Investigations have revealed that dozens of Aadhaar requirements are in tension with the Supreme Court’s order. Contempt petitions brought against agencies for flouting the order will soon be heard by the Supreme Court. When the judges hear those petitions, they should be keeping Yahoo! in their thoughts.

The Yahoo! breach made news around the world primarily because of its scale: it’s really hard to lose the data on 500 million people. But not for Aadhaar. When completed, Aadhaar’s database will cover the world’s second largest population. If (or when) the database is compromised, it will not be possible for people to change their passwords. Biometric data is essentially unchangeable. Whether the retinal data currently stored, or the entire human genomes that may eventually be stored there, a breach in the Aadhaar data store will disperse information crucially identifying each Indian and that cannot be modified in response to the loss.

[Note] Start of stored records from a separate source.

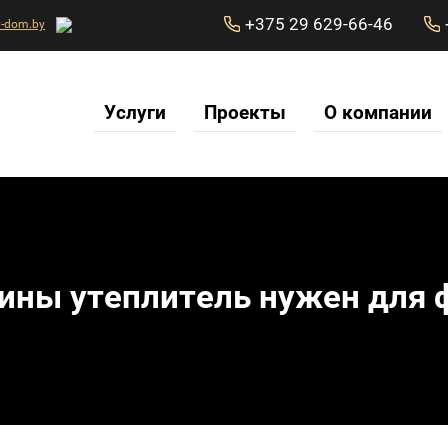
+375 29 629-66-46
y-dom.by
Услуги
Проекты
О компании
ины утеплитель нужен для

So, if Aadhaar is breached, what is the plan for the morning after the breach? Despite all the puffery, and all the claims of social subsidies immune to corruption and payments systems offering convenience to the unbanked millions, no one has so far intimated how Aadhaar’s proponents suggest we manage the obvious risk that stares us all in the face if Aadhaar registration becomes mandatory for most social purposes.

No perfect security

The plan cannot be for perfect security, operating flawlessly forever, for Aadhaar. No government can at present promise perfect security for even its most critical personnel data. No “platform” company, with all the immense profits earned from processing the data of hundreds of millions of customers, can claim to guarantee perfect security of customer data. No Indian citizen can, or should, trust a story in which Aadhaar data security is never breached.

Until we can see that the government has a realistic plan to manage the risks involved in placing all Indians’ proof of identity in one big box, making Aadhaar registration mandatory means imposing on every Indian citizen an unmanaged, possibly unmanageable, risk of digital environment catastrophe. Imposing permanent damage on the entire society because entrepreneurs and civil servants were in a hurry, because they couldn’t wait for the sober second thoughts imposed by the rule of law, even for the best of modernising and reformist motives, is a price far too high to pay. And until there is national privacy legislation, with a real system for making parties pay damages when they injure individuals by losing their critical personal information, the courts may have no opportunity or power to deal with the consequences of poor planning and hasty public policy after the fact.

Only the Supreme Court’s clarity and willingness to back its order with enforcement ensure that law — rather than public relations and the optimistic talk of the start-up culture — stands between our society and the consequences of hubris.

So when the judges convene to hear argument on the Aadhaar motions, they should have that emphatic punctuation at the end of Yahoo! very firmly in mind.

Eben Moglen is Founding-Director of Software Freedom Law Center and professor of law and legal history at Columbia University. Mishi Choudhary is technology lawyer and Executive Director at SFLC.IN, a donor-supported legal services organisation.